Milwaukee Tool grew sales 21% in 2016 and Joe Galli, CEO of Milwaukee’s parent company, Techtronic Industries, says that Milwaukee plans to increase revenue by 20% annually over at least the next five years. That would mean about $6 billion in sales by 2021, although according to the company, their mission is to reach $5 billion by 2020. Galli believes the markets served by Milwaukee, which targets professionals, and Ryobi, their DIY brand, could more than double over the five years, reaching $36 billion. He believes that TTI will drive much of that increase, much as Apple did with iPhone and iPad. Galli said that the replacement cycle for power tools has decreased from around eight years to just three years, which has helped boost the market. Galli’s biggest worry at the moment is not being able to hire enough engineers to develop the products the company has ideas for, the product pipeline is so stacked. TTI plans to hire 522 new employees from college campuses alone in 2017, a 28% increase over 2016. Galli said Milwaukee is growing in a number of geographies, with sales up 20.6% in North America, 21.3% in Europe, the Middle East and Africa and 24.7% in the rest of the world in 2016.
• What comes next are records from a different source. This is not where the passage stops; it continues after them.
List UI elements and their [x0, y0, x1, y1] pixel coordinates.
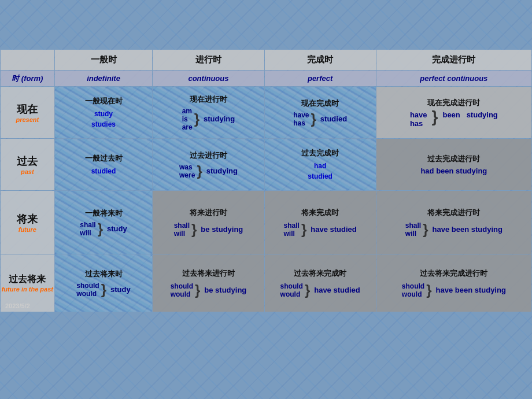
cell-present-indefinite: 一般现在时 study studies — [54, 87, 153, 139]
col-header-form: 时 (form) — [1, 71, 55, 87]
cell-future-past-continuous: 过去将来进行时 should would } be studying — [153, 254, 264, 312]
cell-past-continuous: 过去进行时 was were } studying — [153, 139, 264, 191]
col-header-perfect-en: perfect — [264, 71, 376, 87]
row-present: 现在 present 一般现在时 study studies 现在进行时 am … — [1, 87, 532, 139]
col-header-continuous-en: continuous — [153, 71, 264, 87]
tense-table: 一般时 进行时 完成时 完成进行时 时 (form) indefinite — [0, 49, 532, 312]
cell-present-perfect-continuous: 现在完成进行时 have has } been studying — [376, 87, 531, 139]
col-header-perf-cont-en: perfect continuous — [376, 71, 531, 87]
row-header-future-past: 过去将来 future in the past 2023/5/2 — [1, 254, 55, 312]
row-future: 将来 future 一般将来时 shall will } study — [1, 191, 532, 254]
row-past: 过去 past 一般过去时 studied 过去进行时 was were — [1, 139, 532, 191]
col-header-continuous-zh: 进行时 — [153, 50, 264, 71]
col-header-perfect-zh: 完成时 — [264, 50, 376, 71]
cell-present-continuous: 现在进行时 am is are } studying — [153, 87, 264, 139]
row-future-past: 过去将来 future in the past 2023/5/2 过去将来时 s… — [1, 254, 532, 312]
header-row-1: 一般时 进行时 完成时 完成进行时 — [1, 50, 532, 71]
cell-future-past-perfect-continuous: 过去将来完成进行时 should would } have been study… — [376, 254, 531, 312]
cell-future-perfect-continuous: 将来完成进行时 shall will } have been studying — [376, 191, 531, 254]
cell-future-past-indefinite: 过去将来时 should would } study — [54, 254, 153, 312]
col-header-indefinite-zh: 一般时 — [54, 50, 153, 71]
cell-future-continuous: 将来进行时 shall will } be studying — [153, 191, 264, 254]
row-header-present: 现在 present — [1, 87, 55, 139]
cell-past-perfect: 过去完成时 had studied — [264, 139, 376, 191]
cell-future-indefinite: 一般将来时 shall will } study — [54, 191, 153, 254]
header-row-2: 时 (form) indefinite continuous perfect p… — [1, 71, 532, 87]
row-header-future: 将来 future — [1, 191, 55, 254]
cell-present-perfect: 现在完成时 have has } studied — [264, 87, 376, 139]
col-header-perf-cont-zh: 完成进行时 — [376, 50, 531, 71]
cell-future-past-perfect: 过去将来完成时 should would } have studied — [264, 254, 376, 312]
cell-future-perfect: 将来完成时 shall will } have studied — [264, 191, 376, 254]
cell-past-indefinite: 一般过去时 studied — [54, 139, 153, 191]
cell-past-perfect-continuous: 过去完成进行时 had been studying — [376, 139, 531, 191]
col-header-empty — [1, 50, 55, 71]
row-header-past: 过去 past — [1, 139, 55, 191]
col-header-indefinite-en: indefinite — [54, 71, 153, 87]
Milwaukee’s Phase II expansion at their Greenwood, Wisconsin plant will include the construction of an on-site quality assurance lab, funded in part by Community Development Block Grants. Eventually the Phase II expansion will bring an additional 75 jobs to Greenwood. Milwaukee kicked in $13,385 and the city and the county pitched in another $150,000 for construction.
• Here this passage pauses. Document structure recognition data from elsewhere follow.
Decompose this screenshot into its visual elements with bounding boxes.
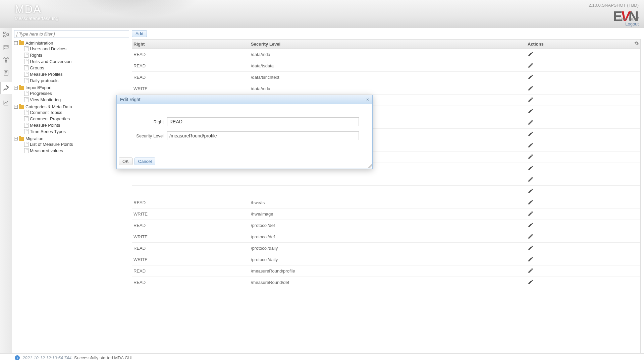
- edit-row-icon[interactable]: [528, 142, 534, 149]
- tree-item[interactable]: Measured values: [24, 148, 129, 153]
- tree-item-label[interactable]: Measured values: [30, 148, 63, 153]
- dialog-resize-handle[interactable]: [368, 164, 372, 168]
- table-row[interactable]: READ/measureRound/def: [132, 277, 640, 288]
- edit-row-icon[interactable]: [528, 154, 534, 161]
- logout-link[interactable]: Logout: [625, 21, 639, 26]
- tree-item-label[interactable]: Time Series Types: [30, 129, 66, 134]
- tree-item[interactable]: Daily protocols: [24, 78, 129, 83]
- svg-rect-1: [3, 36, 5, 37]
- edit-row-icon[interactable]: [528, 165, 534, 172]
- tree-item[interactable]: Comment Topics: [24, 110, 129, 115]
- edit-row-icon[interactable]: [528, 108, 534, 115]
- nav-settings-icon[interactable]: [0, 82, 12, 94]
- tree-item[interactable]: View Monitoring: [24, 97, 129, 102]
- table-row[interactable]: WRITE/protocol/def: [132, 231, 640, 243]
- tree-item[interactable]: List of Measure Points: [24, 142, 129, 147]
- nav-chart-icon[interactable]: [2, 99, 10, 107]
- edit-row-icon[interactable]: [528, 51, 534, 58]
- tree-item-label[interactable]: Units and Conversion: [30, 59, 71, 64]
- edit-row-icon[interactable]: [528, 74, 534, 81]
- col-header-security[interactable]: Security Level: [250, 40, 526, 49]
- tree-item-label[interactable]: Measure Points: [30, 123, 60, 128]
- cell-security: /hwe/ts: [250, 198, 526, 207]
- tree-folder-label[interactable]: Import/Export: [25, 85, 52, 90]
- tree-item-label[interactable]: View Monitoring: [30, 97, 61, 102]
- edit-row-icon[interactable]: [528, 119, 534, 126]
- edit-row-icon[interactable]: [528, 256, 534, 263]
- tree-toggle-icon[interactable]: −: [14, 105, 18, 109]
- table-row[interactable]: READ/measureRound/profile: [132, 265, 640, 277]
- edit-row-icon[interactable]: [528, 233, 534, 240]
- edit-row-icon[interactable]: [528, 199, 534, 206]
- col-header-right[interactable]: Right: [132, 40, 250, 49]
- table-row[interactable]: WRITE/hwe/image: [132, 208, 640, 220]
- tree-item-label[interactable]: Users and Devices: [30, 46, 66, 51]
- table-row[interactable]: READ/protocol/def: [132, 220, 640, 231]
- tree-item-label[interactable]: Daily protocols: [30, 78, 58, 83]
- edit-row-icon[interactable]: [528, 245, 534, 252]
- tree-item-label[interactable]: Rights: [30, 53, 42, 58]
- cell-right: READ: [132, 73, 250, 82]
- add-button[interactable]: Add: [132, 30, 147, 37]
- tree-item[interactable]: Rights: [24, 53, 129, 58]
- tree-item-label[interactable]: Measure Profiles: [30, 72, 63, 77]
- edit-row-icon[interactable]: [528, 222, 534, 229]
- tree-item-label[interactable]: Groups: [30, 65, 44, 70]
- tree-toggle-icon[interactable]: −: [14, 41, 18, 45]
- dialog-header[interactable]: Edit Right ×: [117, 95, 372, 104]
- edit-row-icon[interactable]: [528, 131, 534, 138]
- dialog-close-icon[interactable]: ×: [366, 97, 369, 102]
- tree-item[interactable]: Users and Devices: [24, 46, 129, 51]
- table-row[interactable]: WRITE/protocol/daily: [132, 254, 640, 265]
- col-header-actions[interactable]: Actions: [526, 40, 640, 49]
- edit-row-icon[interactable]: [528, 85, 534, 92]
- tree-folder-label[interactable]: Categories & Meta Data: [25, 104, 72, 109]
- table-row[interactable]: READ/data/tsrichtext: [132, 72, 640, 83]
- tree-folder[interactable]: −Categories & Meta Data: [14, 104, 129, 109]
- table-settings-icon[interactable]: [634, 41, 639, 47]
- nav-network-icon[interactable]: [2, 56, 10, 64]
- table-row[interactable]: READ/data/mda: [132, 49, 640, 60]
- tree-folder-label[interactable]: Migration: [25, 136, 43, 141]
- edit-row-icon[interactable]: [528, 97, 534, 104]
- tree-item-label[interactable]: Comment Properties: [30, 116, 70, 121]
- tree-folder[interactable]: −Import/Export: [14, 85, 129, 90]
- edit-row-icon[interactable]: [528, 267, 534, 275]
- tree-item-label[interactable]: Progresses: [30, 91, 52, 96]
- table-row[interactable]: READ/protocol/daily: [132, 243, 640, 254]
- edit-row-icon[interactable]: [528, 188, 534, 195]
- folder-icon: [19, 137, 24, 141]
- tree-folder[interactable]: −Migration: [14, 136, 129, 141]
- tree-item[interactable]: Units and Conversion: [24, 59, 129, 64]
- cancel-button[interactable]: Cancel: [135, 158, 155, 165]
- nav-hierarchy-icon[interactable]: [2, 31, 10, 38]
- tree-item[interactable]: Time Series Types: [24, 129, 129, 134]
- security-field[interactable]: [167, 131, 359, 140]
- edit-row-icon[interactable]: [528, 176, 534, 183]
- table-row[interactable]: WRITE/data/mda: [132, 83, 640, 95]
- nav-report-icon[interactable]: [2, 69, 10, 76]
- table-row[interactable]: READ/data/tsdata: [132, 60, 640, 72]
- nav-comments-icon[interactable]: [2, 44, 10, 51]
- tree-item[interactable]: Measure Profiles: [24, 72, 129, 77]
- cell-right: READ: [132, 61, 250, 70]
- edit-row-icon[interactable]: [528, 62, 534, 69]
- tree-folder[interactable]: −Administration: [14, 41, 129, 46]
- edit-row-icon[interactable]: [528, 279, 534, 286]
- table-row[interactable]: [132, 174, 640, 186]
- ok-button[interactable]: OK: [119, 158, 132, 165]
- tree-folder-label[interactable]: Administration: [25, 41, 53, 46]
- tree-item[interactable]: Measure Points: [24, 123, 129, 128]
- tree-toggle-icon[interactable]: −: [14, 137, 18, 140]
- tree-item[interactable]: Progresses: [24, 91, 129, 96]
- tree-toggle-icon[interactable]: −: [14, 86, 18, 89]
- right-field[interactable]: [167, 117, 359, 126]
- table-row[interactable]: READ/hwe/ts: [132, 197, 640, 208]
- tree-item-label[interactable]: Comment Topics: [30, 110, 62, 115]
- table-row[interactable]: [132, 186, 640, 197]
- tree-item-label[interactable]: List of Measure Points: [30, 142, 73, 147]
- tree-item[interactable]: Comment Properties: [24, 116, 129, 121]
- edit-row-icon[interactable]: [528, 210, 534, 218]
- tree-item[interactable]: Groups: [24, 65, 129, 70]
- tree-filter-input[interactable]: [14, 30, 129, 38]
Milwaukee Tool has invested $47 million into U.S. operations in the last 5 years and is continuing to grow their domestic production at their three manufacturing facilities located in Greenwood and Jackson, Mississippi, and Mukwonago, Wisconsin. According to Milwaukee Tool President Steve Richman their U.S. production provides critical components for their global manufacturing footprint. If the U.S. enacts some sort of border tax they have China ready to supply the rest of the world and the U.S. able to focus on local production.
Trimble is changing the reporting of their segment financial results to better reflect the company’s customer base and end markets. Beginning with first quarter results, announced the end of April, Trimble will report revenue and operating income based on four operating segments: Buildings and Infrastructure, Geospatial, Resources and Utilities and Transportation. The Buildings and Infrastructure segment primarily serves customers working in architecture, engineering, construction and operations and maintenance. Under the new structure the segment had 2016 full-year revenue of $743 million.
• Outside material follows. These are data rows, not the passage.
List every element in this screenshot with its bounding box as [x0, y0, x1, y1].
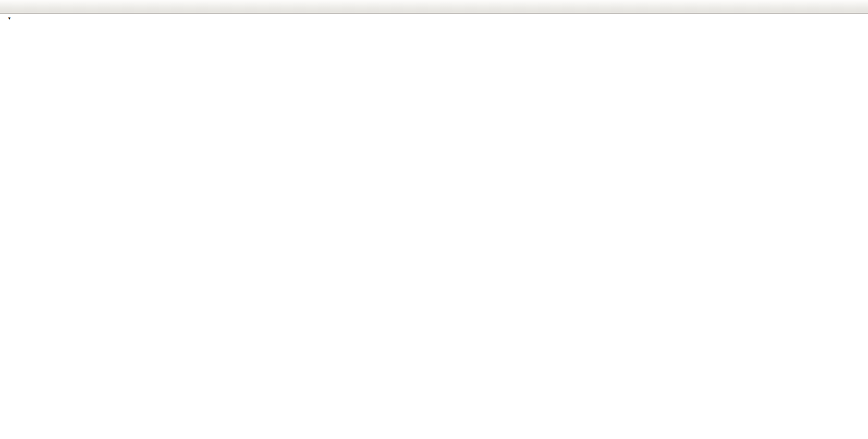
chart-canvas[interactable] [0, 14, 868, 439]
symbol-dropdown-icon[interactable]: ▼ [7, 16, 11, 21]
metatrader-window: ▼ [0, 0, 868, 439]
chart-window[interactable]: ▼ [0, 14, 868, 439]
chart-title: ▼ [7, 16, 18, 21]
main-toolbar [0, 0, 868, 14]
First quarter revenue rose 5.3% to $613.9 million, beating analysts expectations. That translated to underlying core organic growth of more than 6.5%, after allowing for acquisition, divestiture and exchange rate effects. It was the highest growth rate since 2014.
Buildings and Infrastructure segment revenue was up 8% year-over-year, with currency translation subtracting about 2% and acquisitions and divestitures providing a minor positive effect. Across the board from architecture and design to their estimating design and engineering solutions for MEP and structural trades, all businesses performed well in the quarter, with concentrated strength in North America and Europe.